Police already had their suspicions about the business, court documents show. In May 2016, emergency responders were called to the spa for a report of a woman with chest pains. They noticed three or four mattresses on the floor of a second-floor room, court documents show.
Norwell Police Chief Ted Ross could not say whether the town took action at the time; the building was not permitted for residential use. But Ross suggested that mattresses would not provide enough evidence to obtain a search warrant.
“It’s a piece of a puzzle,” he said. “You have to have cooperating parties to report what’s going on.”
It was unclear what steps, if any, Norwell police or town officials took in the intervening years.
The search warrant police sought in February refers to surveillance that occurred “on numerous occasions,” but gives specifics only on dates in January 2019. A cooperating witness told police about being propositioned in the spa in November, and an undercover officer conducted a sting operation in February, according to the warrant.

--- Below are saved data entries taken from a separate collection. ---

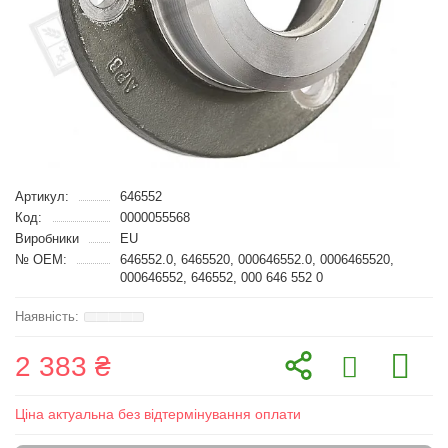
Артикул:
646552
Код:
0000055568
Виробники
EU
№ OEM:
646552.0, 6465520, 000646552.0, 0006465520,
000646552, 646552, 000 646 552 0
2 383 ₴
Ціна актуальна без відтермінування оплати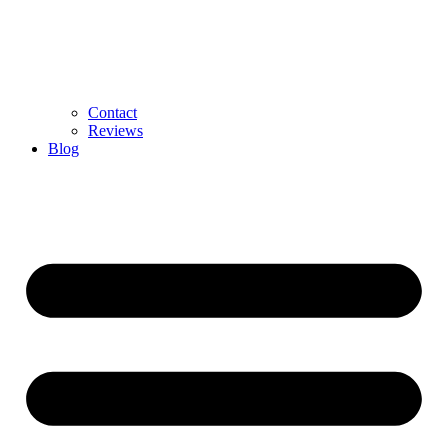
Contact
Reviews
Blog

Later that month, when they raided the spa, Norwell police found $858 in cash, latex gloves, baby oil, and a used douche, court documents show. Police also seized several iPhones and iPads, a closed-circuit TV system, an appointment binder, and assorted documents.
They also found two Asian women who spoke very little English and a second-floor arranged as an apartment, with massage tables set up as beds. A third woman, involved in the undercover sting, was charged with sexual conduct for a fee.

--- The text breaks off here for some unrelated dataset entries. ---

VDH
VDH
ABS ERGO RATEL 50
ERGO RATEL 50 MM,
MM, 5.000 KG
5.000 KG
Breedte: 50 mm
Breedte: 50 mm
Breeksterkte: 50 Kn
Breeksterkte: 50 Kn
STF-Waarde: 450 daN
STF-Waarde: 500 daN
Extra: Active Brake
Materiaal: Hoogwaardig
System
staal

The operators of Platinum Body Works, Xiangmei Eckhardt, 63, and her husband, Robert Eckhardt, 68, of Malden, were arraigned in Hingham District Court on charges of trafficking of a person for sexual servitude and deriving support from prostitution. Robert Eckhardt was also charged with misleading an officer.
Mauche and Ladka said they were both gratified and frustrated to hear action had been taken.
“It’s unfortunate that it takes that much time,” said Ladka. “But it’s also understandable that the worst thing that could happen is they up and move to Hanover, and then everything starts all over again.”